Tomorrow, though, more stupid stuff on Homer, Virgil, and Dante for you librarian types.


  1. Mitch Abolm is the author of a very fiction book “Tuesday’s with Morrie” and “The Five People you meet in Heaven”. What a fake!!! He led everyone along like his first book was real, and it was fiction. How lame. Go Rowling!!!!!!!!!

  2. Arabella Figg says

    If it’s any comfort, John, Alan Rickman made Entertainment Weekly’s July 6 issue, 100 Stars We Love Right Now. He was #4 (although the listings weren’t in order. He was termed Most Valuable Player, page 40, for his performance in OotP.

    The text calls him “the icy, humorless magic instructor” and “Rickman may not be on screen long–but he owns every minute. He’s magnificently intimidating…turning a simple retort (“no idea”) into a mini-symphony of contempt.’

    Oops, kitties in the catnip again, got to get them off the ceiling!

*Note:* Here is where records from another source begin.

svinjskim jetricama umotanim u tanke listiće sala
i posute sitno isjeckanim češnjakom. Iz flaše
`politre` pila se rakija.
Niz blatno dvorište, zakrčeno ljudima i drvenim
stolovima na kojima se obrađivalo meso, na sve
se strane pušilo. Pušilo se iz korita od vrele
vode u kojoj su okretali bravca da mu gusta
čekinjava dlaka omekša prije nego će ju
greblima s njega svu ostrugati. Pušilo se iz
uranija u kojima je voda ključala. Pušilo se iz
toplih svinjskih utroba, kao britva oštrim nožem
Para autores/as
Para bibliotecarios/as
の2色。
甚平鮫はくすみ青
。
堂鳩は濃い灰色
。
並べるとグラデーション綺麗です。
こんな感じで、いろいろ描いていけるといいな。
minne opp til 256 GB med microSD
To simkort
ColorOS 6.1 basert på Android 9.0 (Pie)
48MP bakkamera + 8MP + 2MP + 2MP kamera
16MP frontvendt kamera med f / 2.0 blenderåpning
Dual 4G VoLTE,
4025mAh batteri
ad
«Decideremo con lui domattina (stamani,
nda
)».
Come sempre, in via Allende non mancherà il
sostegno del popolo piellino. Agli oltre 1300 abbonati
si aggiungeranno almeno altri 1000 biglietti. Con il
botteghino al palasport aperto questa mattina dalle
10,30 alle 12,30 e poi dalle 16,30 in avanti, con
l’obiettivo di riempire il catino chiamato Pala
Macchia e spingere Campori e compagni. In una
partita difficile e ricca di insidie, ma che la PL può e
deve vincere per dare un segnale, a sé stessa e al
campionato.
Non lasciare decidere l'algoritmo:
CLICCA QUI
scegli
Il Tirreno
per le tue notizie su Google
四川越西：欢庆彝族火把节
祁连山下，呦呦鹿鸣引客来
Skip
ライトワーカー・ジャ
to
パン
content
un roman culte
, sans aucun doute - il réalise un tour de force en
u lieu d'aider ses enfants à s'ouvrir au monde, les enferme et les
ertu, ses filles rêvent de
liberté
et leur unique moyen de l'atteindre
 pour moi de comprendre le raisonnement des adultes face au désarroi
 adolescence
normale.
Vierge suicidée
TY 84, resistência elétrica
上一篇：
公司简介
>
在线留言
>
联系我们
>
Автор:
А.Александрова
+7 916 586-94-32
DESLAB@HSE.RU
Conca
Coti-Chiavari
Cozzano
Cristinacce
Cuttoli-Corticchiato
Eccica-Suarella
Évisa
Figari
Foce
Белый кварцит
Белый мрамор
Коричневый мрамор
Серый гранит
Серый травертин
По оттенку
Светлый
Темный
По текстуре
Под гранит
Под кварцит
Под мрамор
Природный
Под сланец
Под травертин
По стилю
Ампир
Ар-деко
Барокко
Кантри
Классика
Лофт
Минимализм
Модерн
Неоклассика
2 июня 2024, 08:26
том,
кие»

  3. Rhonda Byrne is the author of “the Secret” DVD and book released last year. “the Secret” is a new age self-help quasi-religious genre-breaker in that it boasts that specific historical figures knew the Secret, which is basically the Law of Attraction: absolute belief in a “friendly universe” and maintaining postive thinking at all times will bring good things to the believer, including good health and great wealth.

    The Secret is not unlike Ron Wealey’s belief that having drunk of Felix be became lucky (when in fact he had not drunk felix at all, Harry tricked him) it’s all about the attitude.

  4. Arabella Figg says

    I don’t believe The Secret and Ron’s felix experience follow. Ron was deceived into believing he’d been given it. He didn’t choose to originate the idea he was lucky (positive thinking).

    Whereas The Secret appears to be prosperity theology wrapped up for a secular audience, promising good if one “thinks right,” blaming those without “the correct attitude” for poor health and problems out of their control. Such Pharisaical thinking infuriated Jesus and is far from what he taught.

    When Ron subsequently played Quidditch without the felix deception, he again had difficulties.

    Oh dear! The kitties are trying to snag the chocolate truffles….

  5. GothicForest says

    I remember hearing that J. Rowling “visualized instant fame and fortune” for her books; if so, she’s a poster child for The Secret. I haven’t read Byrne’s book, but lots of the teachers on her DVD are very cool and worth checking out. These all say that attitude alone doesn’t do it–you have to get in action and do the work, just as Jo planned and wrote these wonderful books.

    This is my first post and I have to mention how much I enjoyed the Five Keys. Thanks John.

  6. John,

    Mitch Albom is one of my all time favorite writers. When I lived back in Michigan I wouldn’t miss reading one of his columns, even though I generally don’t make it a point to read the sports page.

    That’s because his writing is so compelling.

    From his online bio at the Detroit Free Press:

    “Albom has won the Associated Press Sports Editors national column-writing contest 13 times. He is the only columnist to win the award, the highest in sports journalism, more than once.”

    Albom is a workaholic.

    He not only writes a regular column, he’s written nine books, several plays, and does a radio talk show for WJR.

    And I must defend Mitch against the accusation made by “Rumor.” The book “Tuesdays with Morrie” was not fiction. It was his way to remember the life lessons that his favorite college professor taught him as he was dying of ALS.

    Morrie Schwartz had been a guest on Ted Koppel’s “Nightline” and Mitch happened to come across that broadcast and was shocked to see his old professor. It was the trigger for Mitch to reconnect with Morrie.

    Ted Koppel will never forget Morrie either, and on his last broadcast of “Nightline” he re-aired the interviews with Morrie.

    I will read just about anything that Mitch Albom has written. The notable exception is his book about Bo Schembechler. Being a Michigan State partisan, I do not genuflect at the altar of Schembechler.

    I would also say that the book “The Five People You Meet in Heaven” is probably the most elegant novel I have ever read. It has no extraneous anything. It is a short novel, only 224 pages, but it is exactly as long as it needs to be to tell the story.